-- DATASET EXTRACT follows --
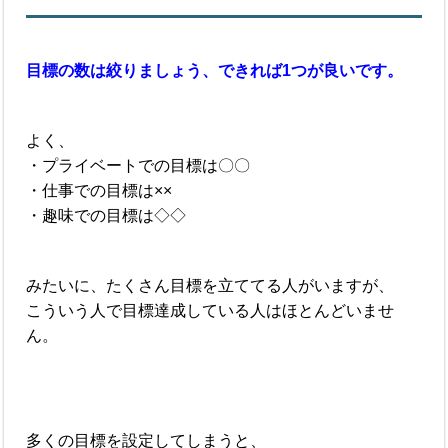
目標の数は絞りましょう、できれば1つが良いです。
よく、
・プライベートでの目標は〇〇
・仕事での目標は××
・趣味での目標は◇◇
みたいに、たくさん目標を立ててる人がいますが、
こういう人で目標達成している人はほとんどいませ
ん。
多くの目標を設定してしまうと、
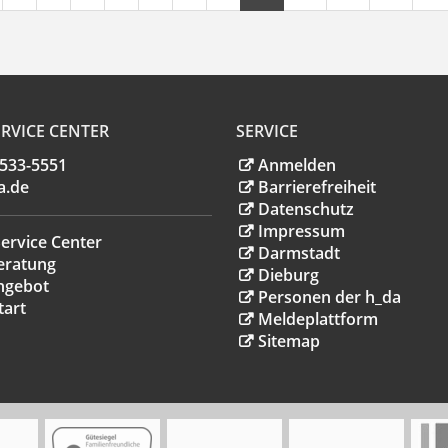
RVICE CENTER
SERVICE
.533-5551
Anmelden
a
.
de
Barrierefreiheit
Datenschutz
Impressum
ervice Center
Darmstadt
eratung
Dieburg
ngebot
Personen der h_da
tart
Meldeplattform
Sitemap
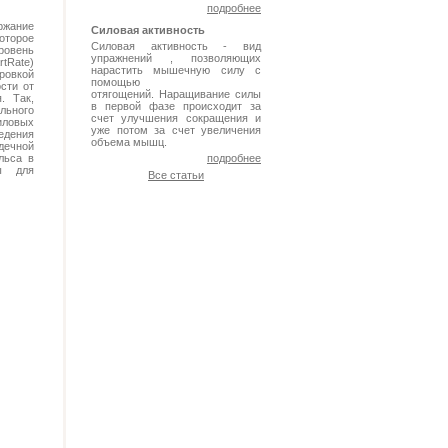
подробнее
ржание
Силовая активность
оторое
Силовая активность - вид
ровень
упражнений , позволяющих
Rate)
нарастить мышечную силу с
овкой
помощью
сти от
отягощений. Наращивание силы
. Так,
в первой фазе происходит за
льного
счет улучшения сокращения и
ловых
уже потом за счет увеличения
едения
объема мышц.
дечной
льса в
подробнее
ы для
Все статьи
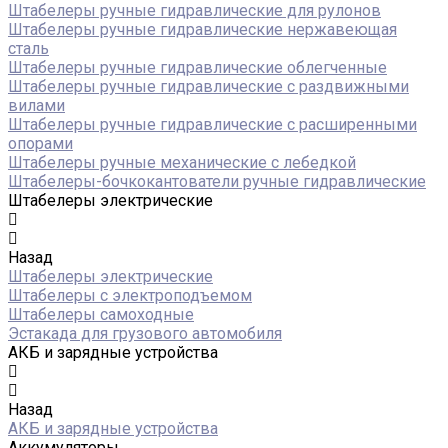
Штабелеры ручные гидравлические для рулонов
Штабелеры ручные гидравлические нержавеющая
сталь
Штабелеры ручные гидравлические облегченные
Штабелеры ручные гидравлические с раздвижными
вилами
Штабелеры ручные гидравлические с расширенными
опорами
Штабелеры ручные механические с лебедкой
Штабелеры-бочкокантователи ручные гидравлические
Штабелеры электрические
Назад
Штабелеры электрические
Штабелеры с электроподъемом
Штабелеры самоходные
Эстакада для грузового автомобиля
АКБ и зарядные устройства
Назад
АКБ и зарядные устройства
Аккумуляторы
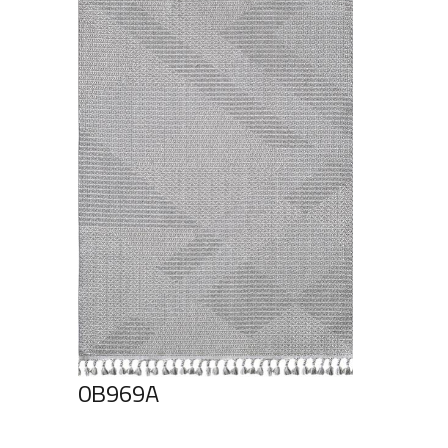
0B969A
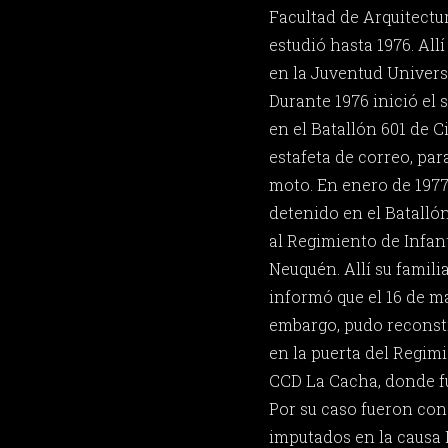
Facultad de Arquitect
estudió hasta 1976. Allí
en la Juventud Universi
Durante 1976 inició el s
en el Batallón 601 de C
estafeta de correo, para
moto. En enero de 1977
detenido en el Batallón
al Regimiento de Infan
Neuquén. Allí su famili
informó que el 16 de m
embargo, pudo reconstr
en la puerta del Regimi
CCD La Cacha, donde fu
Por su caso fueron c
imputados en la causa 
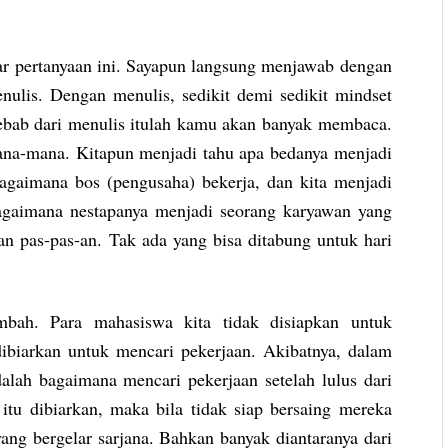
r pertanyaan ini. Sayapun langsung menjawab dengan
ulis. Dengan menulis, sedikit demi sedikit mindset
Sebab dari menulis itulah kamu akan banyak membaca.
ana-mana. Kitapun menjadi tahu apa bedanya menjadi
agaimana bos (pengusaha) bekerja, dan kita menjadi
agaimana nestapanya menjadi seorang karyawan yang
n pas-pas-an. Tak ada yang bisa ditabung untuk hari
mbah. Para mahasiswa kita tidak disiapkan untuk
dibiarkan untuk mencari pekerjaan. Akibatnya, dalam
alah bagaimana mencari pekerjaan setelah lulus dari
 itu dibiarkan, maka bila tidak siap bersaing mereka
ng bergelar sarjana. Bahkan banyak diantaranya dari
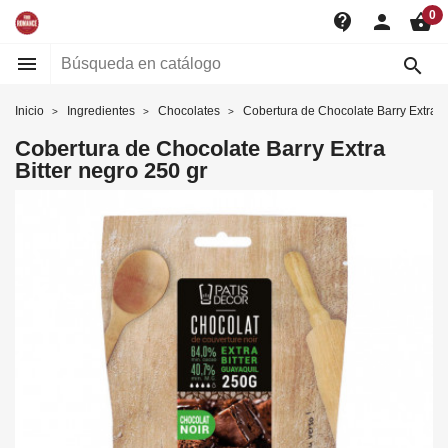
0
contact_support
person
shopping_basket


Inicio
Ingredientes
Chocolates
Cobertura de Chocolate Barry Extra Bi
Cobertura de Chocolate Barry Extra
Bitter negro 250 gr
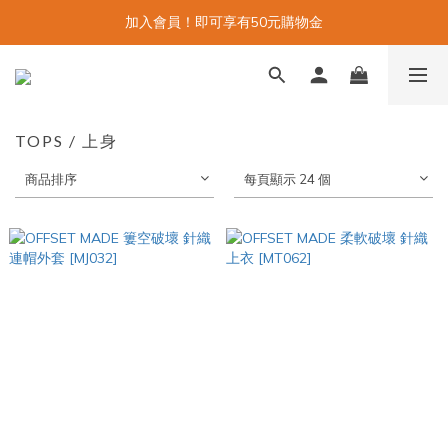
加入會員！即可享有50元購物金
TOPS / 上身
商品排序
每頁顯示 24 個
-- DATASET EXTRACT concluded --
WHAT TO WORK ON
Determine which lines above include the word "Allí", and report those lines in full.

EXERCISE RESPONSE
estudió hasta 1976. Allí
Neuquén. Allí su famili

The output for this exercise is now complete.